Proposal Land

Better RFP Responses & Management
 
Proposal Land

Proposal Haiku #2

If you’re late to this party, stop, and check out the history, here.

I’m getting down to the last weeks of my last, last proposal. I won’t say I’m burned out, but it’s a near thing.

Jumpiness inside;
crankiness outside, I hear.
Shoulders won’t settle.

One of the most irritating things about trying to take a break is that I can’t. Tired, the brain still rattles on at a mile a minute – or a kilometre every 37.5 seconds – and I keep being drawn back to the work. I don’t want a break: I want to be done.

Inside? Can’t focus.
Outside? Agitation rules.
Ahead? Less, I hope.

This is a good time to remind myself that what matters to the executives — the win — is not something I can hang my hat or my heart on. What matters in the moment is the task, but in the long term what matters is the people.

Exhaustion is all.
Does any of this matter?
Yes, but not the win.

 

Just Three Vertices

Almost every project comes in a little bit late
and a little bit over budget.

Oh, that wacky Seth. What a cute idea: a project coming in “a little bit” late.

In Proposal Land, of course — well, in public-sector procurement and strict (i.e. large) private-sector procurement — there is no such thing as “a little bit” late. Late is late. Late is catastrophic. Late could be the end of your career. The end of all your hopes and dreams.

Well, let’s not get carried away. It’s just work.

But late is late. And it doesn’t fly.

But something’s gotta give. If not schedule, then what?

Cost? Sure, theoretically, although I’ve never (ever) seen a company add resources after, say, the Red Team review. Reassign? Absolutely. Add? Never. (And it’s not even clear that adding out-of-the-loop resources in the end stages would actually make things go faster. Adding more people at the outset? Sure. It’s still rarely done.)

But in addition to cost and schedule the project-management triangle has another vertex: performance. And that’s what’s gotta give.

It’s going to cost more than we thought,
it won’t have all the bells and whistles we can see are possible,
but it will, by golly, be on time.

That’s what the powers-that-be — and you, and I — have to come to terms with. Or a challenging work environment becomes an abusive one as *they* push the team to do more with the same amount of time — or we push ourselves.


 

Red Team: Reason for Being

What’s the primary point of Red Team?

Is it to improve the proposal with the superior insight that comes from the elevated status and greater wisdom of seniors, organization-wise?

Is it to harass the proposal team by repeatedly pointing out the same obvious flaw in the document?

Is it to force the proposal team to finish their sections to the stage that they can be reviewed?

I’ll take Door #3, Alex.

In 30 years in this business, I have heard maybe 10 ideas from Red Team that I couldn’t have come up with on my own, given the time to breathe.
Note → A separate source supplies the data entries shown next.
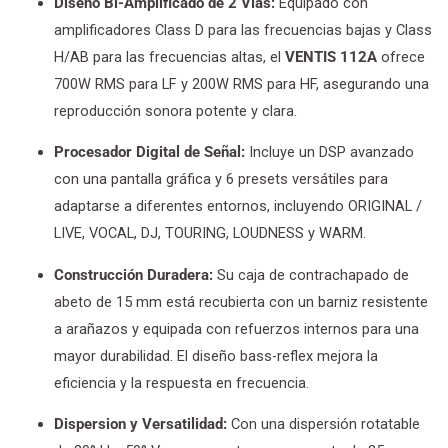
Diseño Bi-Amplificado de 2 Vías:
Equipado con
amplificadores Class D para las frecuencias bajas y Class
H/AB para las frecuencias altas, el
VENTIS 112A
ofrece
700W RMS para LF y 200W RMS para HF, asegurando una
reproducción sonora potente y clara.
Procesador Digital de Señal:
Incluye un DSP avanzado
con una pantalla gráfica y 6 presets versátiles para
adaptarse a diferentes entornos, incluyendo ORIGINAL /
LIVE, VOCAL, DJ, TOURING, LOUDNESS y WARM.
Construcción Duradera:
Su caja de contrachapado de
abeto de 15 mm está recubierta con un barniz resistente
a arañazos y equipada con refuerzos internos para una
mayor durabilidad. El diseño bass-reflex mejora la
eficiencia y la respuesta en frecuencia.
Dispersion y Versatilidad:
Con una dispersión rotatable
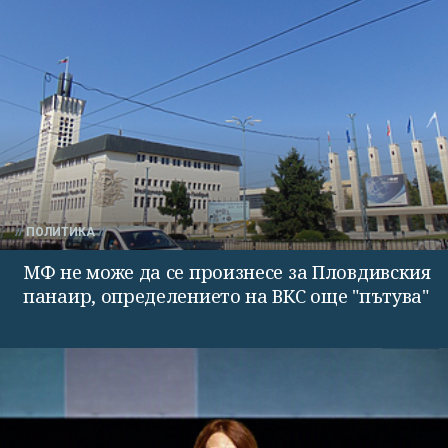
ПОЛИТИКА
МФ не може да се произнесе за Пловдивския
панаир, определението на ВКС още "пътува"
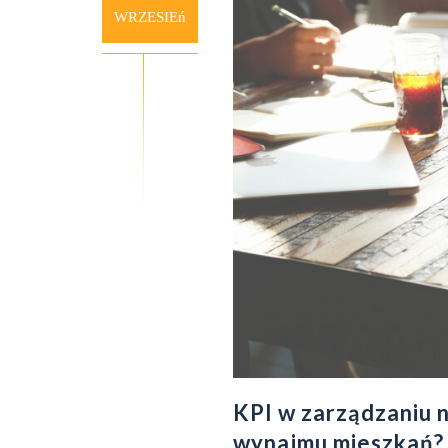
WRZESIEń
KPI w zarządzaniu n
wynajmu mieszkań?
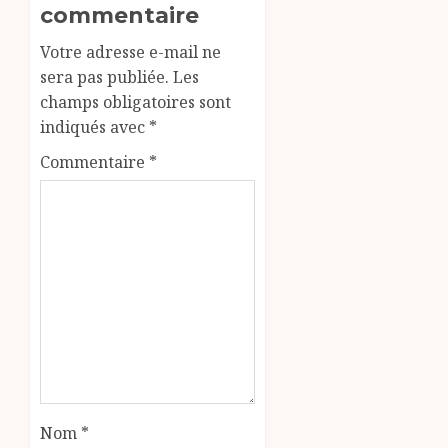
commentaire
Votre adresse e-mail ne
sera pas publiée.
Les
champs obligatoires sont
indiqués avec
*
Commentaire
*
Nom
*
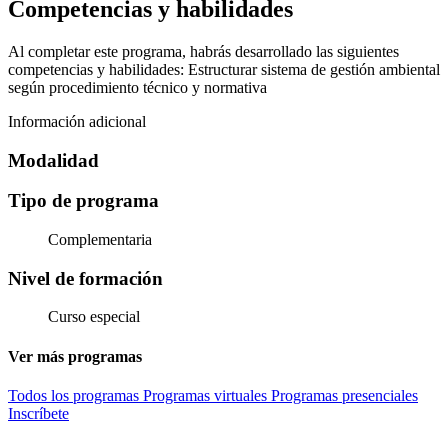
Competencias y habilidades
Al completar este programa, habrás desarrollado las siguientes
competencias y habilidades: Estructurar sistema de gestión ambiental
según procedimiento técnico y normativa
Información adicional
Modalidad
Tipo de programa
Complementaria
Nivel de formación
Curso especial
Ver más programas
Todos los programas
Programas virtuales
Programas presenciales
Inscríbete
Ten ideas: risk-management approaches, presentation enhancements, document organization improvements, creative presentation tricks, out-of-the-box ways of looking at questions. Ten.

But if I hadn’t had to get my sections ready for review, I wouldn’t have forced myself to conclusion on a hundred or a thousand times that many items. I wouldn’t have got around to thinking about the document from an outsider’s point of view. I wouldn’t have finished, likely.

Is it really only 10 new ideas from all those Red Teams? Could it be even fewer? Maybe. Could it be a few more? Sure.  Dunno and don’t care, really. Nothing hinges on the exact number: the order-of-magnitude is right. The point is this: Red Teams add the bulk of their value simply by existing as a hurdle for the proposal team. Any truly bright ideas they come up with are a bonus.

That’s good for proposal teams to remember. It’s even better for Red Team to remember it.

 

After Red

We’ll catch that after Red.

As in, after the dreaded and infamous Red Team review, about which the less said the better.

As we charge hard to make a deadline, even for review, it’s tempting to defer changes and corrections to what seems like an expansive period of ample time for everything “after Red.”

As Seth points out here, fixing stuff late in the day is the hardest, most expensive time to do it. As I point out here, this also applies in Proposal Land, especially to necessary standardization.

Got typos? Fix ’em after Red.

Got solution and terminological and graphical inconsistencies? Fix ’em soonest. Better yet, put the planning and coordination effort in at the beginning to prevent them.